=== About this exercise ===
Give back every record exactly, with its pictures left out.

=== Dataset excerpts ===
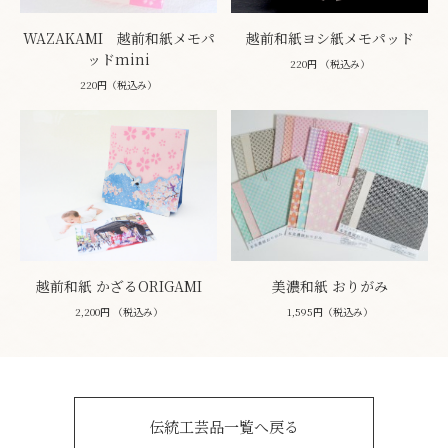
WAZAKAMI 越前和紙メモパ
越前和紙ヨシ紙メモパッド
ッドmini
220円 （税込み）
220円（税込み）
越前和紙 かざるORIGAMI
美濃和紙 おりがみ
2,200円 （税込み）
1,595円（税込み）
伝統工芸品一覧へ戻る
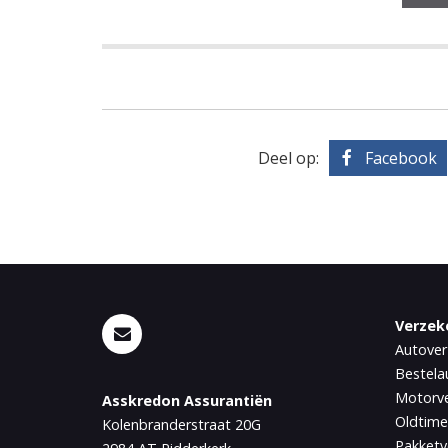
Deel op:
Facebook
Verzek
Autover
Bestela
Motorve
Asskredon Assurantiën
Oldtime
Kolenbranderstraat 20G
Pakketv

=== Worked solution ===
WAZAKAMI 越前和紙メモパ
越前和紙ヨシ紙メモパッド
ッドmini
220円 （税込み）
220円（税込み）
越前和紙 かざるORIGAMI
美濃和紙 おりがみ
2,200円 （税込み）
1,595円（税込み）
伝統工芸品一覧へ戻る
Deel op:
Facebook
Verzek
Autover
Bestela
Motorve
Asskredon Assurantiën
Oldtime
Kolenbranderstraat 20G
Pakketv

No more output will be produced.